RICHMOND, Va. (BP)–Hispanic Baptists are answering God’s call to overseas missions in increasing numbers, bringing with them unique gifts for sharing the gospel in other cultures.
The 21 Hispanics appointed by the Southern Baptist International Mission Board in the last 3 years represent a significant increase compared to previous years, said a former missionary to Latin America.

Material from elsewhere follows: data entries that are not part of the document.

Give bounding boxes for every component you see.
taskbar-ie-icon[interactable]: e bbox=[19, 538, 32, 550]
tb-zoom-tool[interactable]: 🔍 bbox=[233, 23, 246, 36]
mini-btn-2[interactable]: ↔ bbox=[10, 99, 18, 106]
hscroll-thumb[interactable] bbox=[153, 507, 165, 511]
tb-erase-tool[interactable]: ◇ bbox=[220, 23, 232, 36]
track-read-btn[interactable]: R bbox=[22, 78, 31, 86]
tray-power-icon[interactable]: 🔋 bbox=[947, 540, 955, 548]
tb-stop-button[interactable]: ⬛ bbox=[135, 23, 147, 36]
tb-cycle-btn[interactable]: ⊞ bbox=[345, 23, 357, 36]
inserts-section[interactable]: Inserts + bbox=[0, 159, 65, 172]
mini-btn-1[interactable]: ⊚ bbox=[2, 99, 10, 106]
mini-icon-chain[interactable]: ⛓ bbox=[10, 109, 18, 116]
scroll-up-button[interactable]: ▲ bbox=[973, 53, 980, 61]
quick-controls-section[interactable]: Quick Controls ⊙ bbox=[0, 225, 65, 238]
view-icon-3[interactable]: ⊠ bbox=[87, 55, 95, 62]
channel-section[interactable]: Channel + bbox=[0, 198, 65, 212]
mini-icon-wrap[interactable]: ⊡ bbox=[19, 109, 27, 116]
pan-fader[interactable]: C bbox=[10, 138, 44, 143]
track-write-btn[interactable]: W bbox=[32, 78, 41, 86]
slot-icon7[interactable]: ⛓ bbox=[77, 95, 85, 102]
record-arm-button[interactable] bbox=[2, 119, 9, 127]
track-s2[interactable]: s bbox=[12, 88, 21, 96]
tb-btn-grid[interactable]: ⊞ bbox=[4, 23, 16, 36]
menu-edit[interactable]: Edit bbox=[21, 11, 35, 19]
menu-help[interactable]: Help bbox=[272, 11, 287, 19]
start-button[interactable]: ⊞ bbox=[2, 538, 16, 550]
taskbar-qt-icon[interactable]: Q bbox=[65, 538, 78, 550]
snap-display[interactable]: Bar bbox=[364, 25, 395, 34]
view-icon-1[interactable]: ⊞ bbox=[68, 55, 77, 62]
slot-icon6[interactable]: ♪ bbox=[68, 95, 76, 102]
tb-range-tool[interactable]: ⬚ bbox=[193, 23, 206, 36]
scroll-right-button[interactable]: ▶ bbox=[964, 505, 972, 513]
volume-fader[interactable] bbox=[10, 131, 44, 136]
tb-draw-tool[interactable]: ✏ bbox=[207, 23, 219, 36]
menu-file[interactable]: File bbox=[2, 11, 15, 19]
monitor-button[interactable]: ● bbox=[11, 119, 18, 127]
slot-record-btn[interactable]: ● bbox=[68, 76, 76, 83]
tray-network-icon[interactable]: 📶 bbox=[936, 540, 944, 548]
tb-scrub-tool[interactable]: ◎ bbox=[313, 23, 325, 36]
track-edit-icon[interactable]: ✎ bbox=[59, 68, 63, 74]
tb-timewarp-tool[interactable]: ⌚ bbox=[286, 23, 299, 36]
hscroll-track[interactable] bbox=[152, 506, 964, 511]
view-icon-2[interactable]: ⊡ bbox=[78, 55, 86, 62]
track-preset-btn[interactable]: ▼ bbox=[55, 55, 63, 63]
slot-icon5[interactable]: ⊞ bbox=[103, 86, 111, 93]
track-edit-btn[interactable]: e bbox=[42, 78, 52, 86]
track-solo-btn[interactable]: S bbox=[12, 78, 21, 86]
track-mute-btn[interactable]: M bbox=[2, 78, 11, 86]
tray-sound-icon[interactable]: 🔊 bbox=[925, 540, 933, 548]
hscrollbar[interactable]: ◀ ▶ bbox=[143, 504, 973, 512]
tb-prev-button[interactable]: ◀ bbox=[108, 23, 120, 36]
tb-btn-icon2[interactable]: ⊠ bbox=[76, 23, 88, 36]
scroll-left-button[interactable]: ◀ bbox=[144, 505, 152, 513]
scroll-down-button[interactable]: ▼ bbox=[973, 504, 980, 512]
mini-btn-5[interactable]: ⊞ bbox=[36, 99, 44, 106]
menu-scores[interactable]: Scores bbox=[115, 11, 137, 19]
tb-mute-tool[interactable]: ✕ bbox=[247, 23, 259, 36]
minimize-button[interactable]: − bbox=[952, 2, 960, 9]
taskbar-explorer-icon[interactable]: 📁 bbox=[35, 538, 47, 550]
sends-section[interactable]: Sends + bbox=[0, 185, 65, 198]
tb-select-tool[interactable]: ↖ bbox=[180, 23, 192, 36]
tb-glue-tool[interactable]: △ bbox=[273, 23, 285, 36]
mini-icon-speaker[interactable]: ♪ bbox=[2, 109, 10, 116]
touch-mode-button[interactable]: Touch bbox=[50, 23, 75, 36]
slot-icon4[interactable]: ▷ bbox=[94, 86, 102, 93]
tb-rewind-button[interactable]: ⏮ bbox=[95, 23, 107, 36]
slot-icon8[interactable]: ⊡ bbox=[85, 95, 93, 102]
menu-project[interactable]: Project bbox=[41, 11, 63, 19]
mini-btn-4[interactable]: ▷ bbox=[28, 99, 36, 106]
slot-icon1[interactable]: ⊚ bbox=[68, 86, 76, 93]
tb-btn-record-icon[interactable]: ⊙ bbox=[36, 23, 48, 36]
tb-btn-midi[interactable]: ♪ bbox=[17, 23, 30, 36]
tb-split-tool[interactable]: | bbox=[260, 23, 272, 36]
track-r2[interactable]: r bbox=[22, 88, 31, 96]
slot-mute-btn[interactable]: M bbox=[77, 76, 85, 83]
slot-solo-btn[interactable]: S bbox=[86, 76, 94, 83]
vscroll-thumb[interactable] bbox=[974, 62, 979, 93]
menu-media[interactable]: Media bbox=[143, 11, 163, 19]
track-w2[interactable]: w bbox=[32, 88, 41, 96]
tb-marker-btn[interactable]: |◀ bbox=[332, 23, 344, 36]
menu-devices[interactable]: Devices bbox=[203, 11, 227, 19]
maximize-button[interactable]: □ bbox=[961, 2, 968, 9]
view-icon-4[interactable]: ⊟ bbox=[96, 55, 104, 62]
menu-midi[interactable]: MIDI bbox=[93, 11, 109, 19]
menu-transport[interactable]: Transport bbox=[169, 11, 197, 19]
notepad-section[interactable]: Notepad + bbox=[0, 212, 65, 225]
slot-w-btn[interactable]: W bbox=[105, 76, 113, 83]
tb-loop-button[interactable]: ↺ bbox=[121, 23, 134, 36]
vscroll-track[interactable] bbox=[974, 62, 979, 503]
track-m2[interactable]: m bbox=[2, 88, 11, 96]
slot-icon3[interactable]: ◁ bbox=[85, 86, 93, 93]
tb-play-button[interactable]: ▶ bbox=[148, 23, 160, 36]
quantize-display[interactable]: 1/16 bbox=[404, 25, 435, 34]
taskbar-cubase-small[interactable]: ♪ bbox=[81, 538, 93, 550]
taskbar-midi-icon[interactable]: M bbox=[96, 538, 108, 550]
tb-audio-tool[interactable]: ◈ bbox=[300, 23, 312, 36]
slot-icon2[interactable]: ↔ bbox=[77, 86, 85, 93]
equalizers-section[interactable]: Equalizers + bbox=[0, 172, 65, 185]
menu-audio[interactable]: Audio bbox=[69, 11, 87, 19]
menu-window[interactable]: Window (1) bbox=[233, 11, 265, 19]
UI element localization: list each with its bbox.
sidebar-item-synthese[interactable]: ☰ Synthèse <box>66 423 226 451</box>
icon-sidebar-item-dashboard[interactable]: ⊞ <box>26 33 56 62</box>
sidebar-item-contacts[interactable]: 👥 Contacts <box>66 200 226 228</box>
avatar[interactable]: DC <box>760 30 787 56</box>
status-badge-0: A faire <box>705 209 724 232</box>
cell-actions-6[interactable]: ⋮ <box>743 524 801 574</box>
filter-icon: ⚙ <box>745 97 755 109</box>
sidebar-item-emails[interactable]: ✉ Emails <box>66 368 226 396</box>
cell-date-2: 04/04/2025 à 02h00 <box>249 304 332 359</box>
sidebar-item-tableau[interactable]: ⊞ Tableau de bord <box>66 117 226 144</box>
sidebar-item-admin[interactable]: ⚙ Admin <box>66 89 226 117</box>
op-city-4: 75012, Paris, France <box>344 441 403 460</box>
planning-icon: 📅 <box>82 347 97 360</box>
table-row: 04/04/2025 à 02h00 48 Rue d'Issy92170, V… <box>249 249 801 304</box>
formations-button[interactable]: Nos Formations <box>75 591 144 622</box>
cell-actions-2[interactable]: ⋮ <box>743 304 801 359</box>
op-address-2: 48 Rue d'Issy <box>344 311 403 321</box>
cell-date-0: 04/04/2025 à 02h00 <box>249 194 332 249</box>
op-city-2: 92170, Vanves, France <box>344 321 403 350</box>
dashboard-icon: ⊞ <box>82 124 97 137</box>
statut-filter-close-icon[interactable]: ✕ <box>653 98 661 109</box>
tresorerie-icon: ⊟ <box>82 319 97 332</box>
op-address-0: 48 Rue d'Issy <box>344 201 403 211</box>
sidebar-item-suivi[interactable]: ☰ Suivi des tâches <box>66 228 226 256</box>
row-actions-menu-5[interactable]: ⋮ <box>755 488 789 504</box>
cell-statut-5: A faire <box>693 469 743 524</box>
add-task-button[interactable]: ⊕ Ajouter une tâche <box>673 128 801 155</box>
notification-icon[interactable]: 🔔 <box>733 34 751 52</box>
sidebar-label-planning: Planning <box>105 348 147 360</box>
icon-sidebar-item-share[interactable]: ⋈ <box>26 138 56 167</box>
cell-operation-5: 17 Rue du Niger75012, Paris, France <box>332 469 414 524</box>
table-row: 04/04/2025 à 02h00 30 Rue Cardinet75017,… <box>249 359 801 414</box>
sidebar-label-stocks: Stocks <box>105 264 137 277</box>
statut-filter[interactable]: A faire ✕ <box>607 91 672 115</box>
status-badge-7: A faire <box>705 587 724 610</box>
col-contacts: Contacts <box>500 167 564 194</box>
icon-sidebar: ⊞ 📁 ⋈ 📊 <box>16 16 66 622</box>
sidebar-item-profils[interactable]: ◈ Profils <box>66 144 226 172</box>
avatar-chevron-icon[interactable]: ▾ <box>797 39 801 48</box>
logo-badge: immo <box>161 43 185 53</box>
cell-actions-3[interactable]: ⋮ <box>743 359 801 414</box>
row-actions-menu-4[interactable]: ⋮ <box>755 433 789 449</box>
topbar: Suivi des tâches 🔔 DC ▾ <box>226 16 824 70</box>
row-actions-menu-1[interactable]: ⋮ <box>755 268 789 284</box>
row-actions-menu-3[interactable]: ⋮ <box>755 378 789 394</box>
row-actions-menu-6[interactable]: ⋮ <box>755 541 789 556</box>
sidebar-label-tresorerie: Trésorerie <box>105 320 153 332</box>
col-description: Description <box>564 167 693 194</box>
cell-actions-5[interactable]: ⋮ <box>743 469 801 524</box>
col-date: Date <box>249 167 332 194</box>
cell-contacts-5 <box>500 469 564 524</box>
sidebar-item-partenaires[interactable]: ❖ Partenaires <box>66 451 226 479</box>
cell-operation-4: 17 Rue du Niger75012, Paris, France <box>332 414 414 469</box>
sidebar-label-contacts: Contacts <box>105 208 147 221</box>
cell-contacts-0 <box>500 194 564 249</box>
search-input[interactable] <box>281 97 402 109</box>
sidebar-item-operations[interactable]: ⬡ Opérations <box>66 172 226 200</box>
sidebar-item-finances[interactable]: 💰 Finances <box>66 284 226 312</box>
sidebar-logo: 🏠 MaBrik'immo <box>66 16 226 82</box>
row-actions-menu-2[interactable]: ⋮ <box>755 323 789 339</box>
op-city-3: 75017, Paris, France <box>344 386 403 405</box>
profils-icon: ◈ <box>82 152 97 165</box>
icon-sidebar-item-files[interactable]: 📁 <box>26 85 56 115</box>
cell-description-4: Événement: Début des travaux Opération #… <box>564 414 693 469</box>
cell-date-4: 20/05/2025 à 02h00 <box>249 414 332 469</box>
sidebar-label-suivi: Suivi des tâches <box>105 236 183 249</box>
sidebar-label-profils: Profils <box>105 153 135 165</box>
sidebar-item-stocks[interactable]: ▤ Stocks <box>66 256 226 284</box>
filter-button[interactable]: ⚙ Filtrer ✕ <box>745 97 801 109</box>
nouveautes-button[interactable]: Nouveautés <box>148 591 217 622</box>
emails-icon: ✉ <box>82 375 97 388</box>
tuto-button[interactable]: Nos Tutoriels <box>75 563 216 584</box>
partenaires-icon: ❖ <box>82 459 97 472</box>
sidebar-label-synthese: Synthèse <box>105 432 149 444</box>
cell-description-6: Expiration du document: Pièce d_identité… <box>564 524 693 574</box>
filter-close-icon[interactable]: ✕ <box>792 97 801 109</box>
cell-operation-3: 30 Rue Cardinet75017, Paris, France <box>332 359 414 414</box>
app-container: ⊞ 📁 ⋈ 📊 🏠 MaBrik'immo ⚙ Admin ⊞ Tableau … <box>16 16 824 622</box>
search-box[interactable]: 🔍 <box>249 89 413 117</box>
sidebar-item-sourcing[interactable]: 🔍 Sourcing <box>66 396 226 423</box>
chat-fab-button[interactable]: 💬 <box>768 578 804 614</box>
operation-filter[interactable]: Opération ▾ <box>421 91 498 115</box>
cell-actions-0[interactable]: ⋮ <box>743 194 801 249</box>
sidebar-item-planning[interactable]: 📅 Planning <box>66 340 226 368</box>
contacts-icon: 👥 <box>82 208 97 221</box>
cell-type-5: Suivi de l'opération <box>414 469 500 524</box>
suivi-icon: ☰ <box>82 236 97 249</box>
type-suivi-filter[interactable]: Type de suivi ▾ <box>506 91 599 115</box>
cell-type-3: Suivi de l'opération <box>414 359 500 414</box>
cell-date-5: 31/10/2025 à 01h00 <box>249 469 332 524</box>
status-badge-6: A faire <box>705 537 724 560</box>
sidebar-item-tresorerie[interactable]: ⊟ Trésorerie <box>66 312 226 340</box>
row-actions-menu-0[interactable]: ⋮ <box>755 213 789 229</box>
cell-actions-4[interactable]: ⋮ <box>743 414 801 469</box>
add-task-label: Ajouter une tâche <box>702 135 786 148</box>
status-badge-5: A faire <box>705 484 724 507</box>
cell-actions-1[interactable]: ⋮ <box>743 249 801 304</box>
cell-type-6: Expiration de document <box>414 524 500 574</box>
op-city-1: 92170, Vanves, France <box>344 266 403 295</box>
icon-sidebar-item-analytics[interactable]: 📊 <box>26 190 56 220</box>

“There is a movement that has started, but many Hispanics are not aware of what they can offer,” said Jason Carlisle, director of Hispanic mobilization for the IMB.
Hispanics often adjust better to different societies because most were raised in two cultures and have dealt with the ambiguities of being both American and Hispanic, Carlisle said. Their ability to thrive in two different cultures helps them adjust to cross-cultural evangelism.
Violeta Ramirez, a recently appointed IMB missionary, agreed. A first-generation American who has traveled to India, Central Asia and Tokyo, she is preparing to serve in Venezuela.
Ramirez said her parents, who are from Mexico, trained her from the beginning to live in a cross-cultural setting. “(American Hispanics) already know how to deal with another culture because they’ve had to deal with that growing up,” she said.
Certain aspects of the Hispanic culture, including emphasis on family, friends and hospitality, parallel other societies, Carlisle also said.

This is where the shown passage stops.